Moving from github at request.
https://github.com/gravitational/gravity/issues/353
Install repeatedly fails and hangs on “site-app-post-install” job.
Version: 5.5.3 (issue was not present on 5.3.5 - it looks to be an issue with switch to coredns)
Environment: 3 RHEL 7.6 EC2 VMs on AWS
I have created a duplicate of the “site-app-post-install” with changing the gravity site status command so that I have access to the container.
I have also added the upstream dns from AWS onto --dns-zone on install.
In that container the when doing a nslookup on the service that is called via gravity site status it is not resolved.

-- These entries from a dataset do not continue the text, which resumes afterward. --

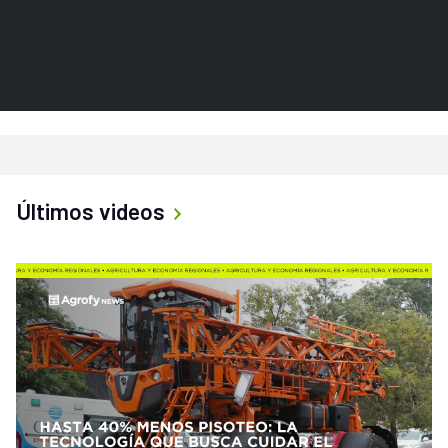
Últimos videos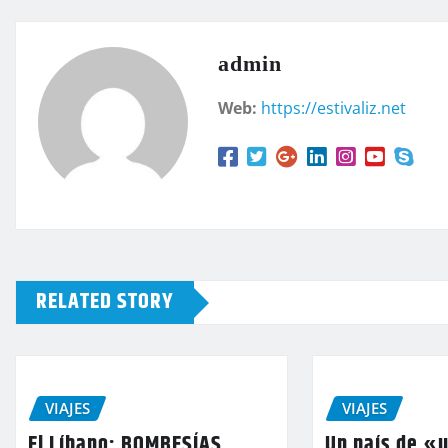
admin
Web:
https://estivaliz.net
RELATED STORY
VIAJES
VIAJES
El Líbano: BOMBESÍAS
Un país de «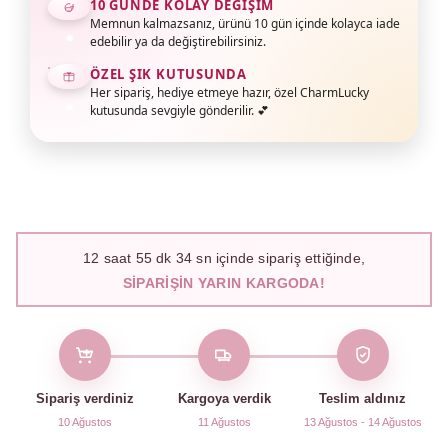
10 GÜNDE KOLAY DEĞIŞIM
Memnun kalmazsanız, ürünü 10 gün içinde kolayca iade
edebilir ya da değiştirebilirsiniz.
ÖZEL ŞIK KUTUSUNDA
Her sipariş, hediye etmeye hazır, özel CharmLucky
kutusunda sevgiyle gönderilir. 💕
12
saat
55
dk
33
sn içinde sipariş ettiğinde,
SIPARIŞIN YARIN KARGODA!
Sipariş verdiniz
Kargoya verdik
Teslim aldınız
10 Ağustos
11 Ağustos
13 Ağustos - 14 Ağustos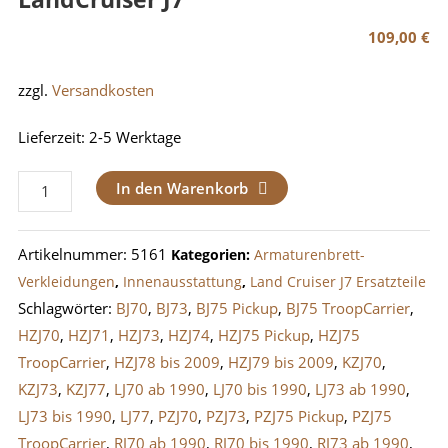
109,00
€
zzgl.
Versandkosten
Lieferzeit:
2-5 Werktage
Beifahrer
In den Warenkorb
Handschuhfach
Fach
Artikelnummer:
5161
Kategorien:
Armaturenbrett-
LandCruiser
Verkleidungen
,
Innenausstattung
,
Land Cruiser J7 Ersatzteile
J7
Schlagwörter:
BJ70
,
BJ73
,
BJ75 Pickup
,
BJ75 TroopCarrier
,
Menge
HZJ70
,
HZJ71
,
HZJ73
,
HZJ74
,
HZJ75 Pickup
,
HZJ75
TroopCarrier
,
HZJ78 bis 2009
,
HZJ79 bis 2009
,
KZJ70
,
KZJ73
,
KZJ77
,
LJ70 ab 1990
,
LJ70 bis 1990
,
LJ73 ab 1990
,
LJ73 bis 1990
,
LJ77
,
PZJ70
,
PZJ73
,
PZJ75 Pickup
,
PZJ75
TroopCarrier
,
RJ70 ab 1990
,
RJ70 bis 1990
,
RJ73 ab 1990
,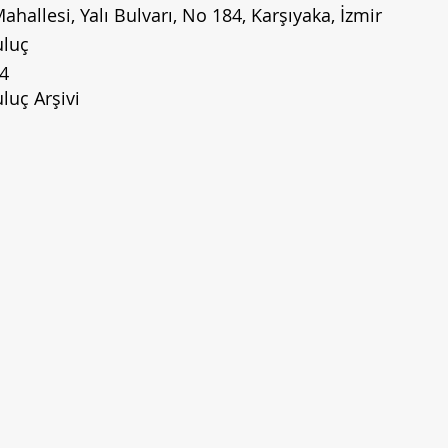
ahallesi, Yalı Bulvarı, No 184, Karşıyaka, İzmir
uluç
4
luç Arşivi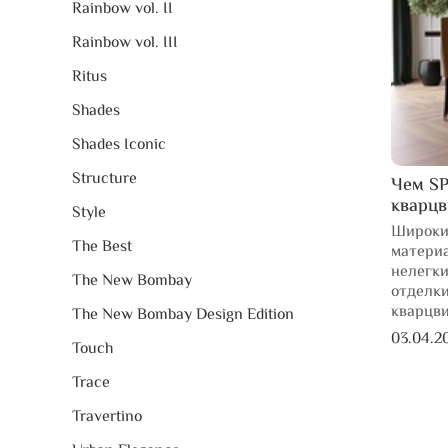
Rainbow vol. II
Rainbow vol. III
Ritus
Shades
Shades Iconic
Structure
Чем SP
кварц
Style
Широки
The Best
материа
нелегки
The New Bombay
отделки
кварцв
The New Bombay Design Edition
03.04.2
Touch
Trace
Travertino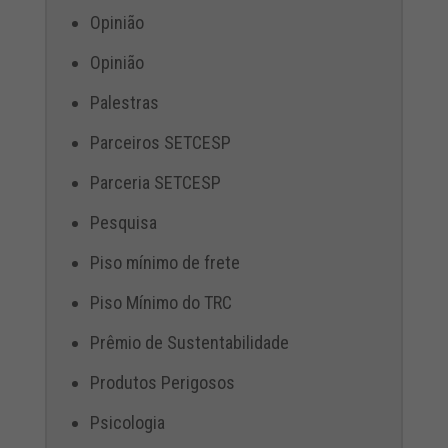
Opinião
Opinião
Palestras
Parceiros SETCESP
Parceria SETCESP
Pesquisa
Piso mínimo de frete
Piso Mínimo do TRC
Prêmio de Sustentabilidade
Produtos Perigosos
Psicologia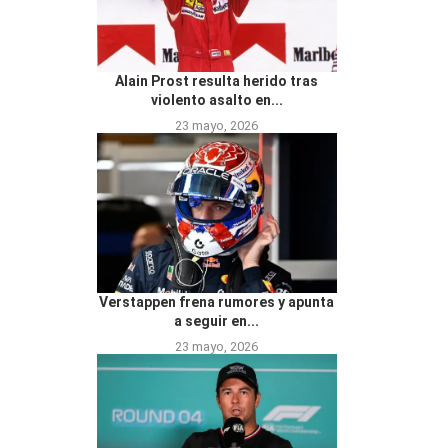
Alain Prost resulta herido tras
violento asalto en...
23 mayo, 2026
Verstappen frena rumores y apunta
a seguir en...
23 mayo, 2026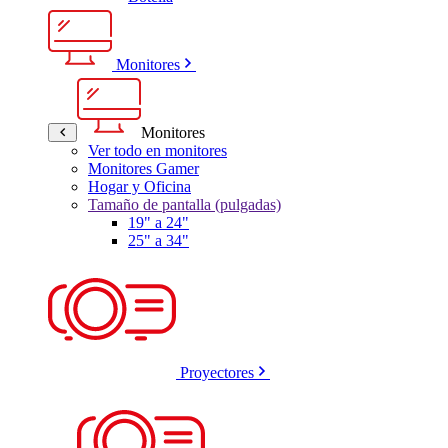
Monitores
Monitores
Ver todo en monitores
Monitores Gamer
Hogar y Oficina
Tamaño de pantalla (pulgadas)
19" a 24"
25" a 34"
Proyectores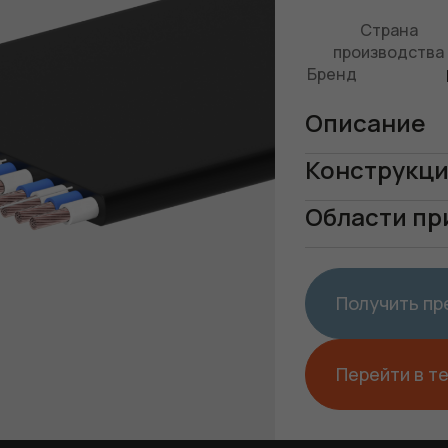
Страна
производства
Бренд
Описание
Конструкц
Области п
Получить п
Перейти в т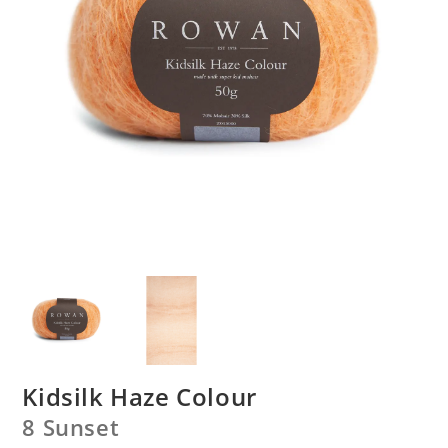
Kidsilk Haze Colour
8 Sunset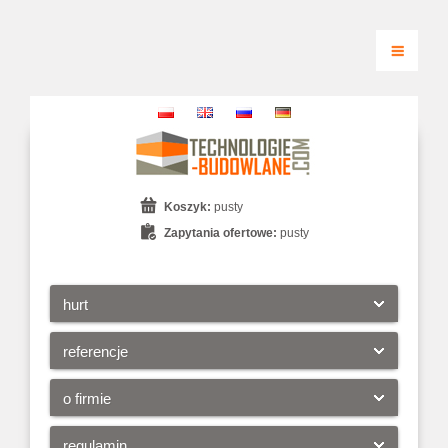
Koszyk:
pusty
Zapytania ofertowe:
pusty
hurt
referencje
o firmie
regulamin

Address 1: 10.100.14.135 kube-dns.kube-system.svc.cluster.local
/ # nslookup gravity-site.kube-system.svc.cluster.local
Server: 10.100.14.135
Address 1: 10.100.14.135 ip-10-100-14-135.eu-central-1.compute.internal
nslookup: can't resolve 'gravity-site.kube-system.svc.cluster.local'
the /etc/resolv.conf of the job container is
/ # cat /etc/resolv.conf
nameserver 10.100.14.135
search default.svc.cluster.local svc.cluster.local cluster.local eu-central-1.compute.internal
options ndots:5
(note) 10.100.14.135 is the cluster ip of the kube-dns service.
When I exec into the “gravity-site” container I am able to lookup gravity-site.kube-system.svc.cluster.local.
All of the coredns daemonset containers are running. I turned on logs on coredns settings and services from the monitoring namespace are reaching the coredns, but the requests from the “site-app-post-install” do not reach the coredns logs.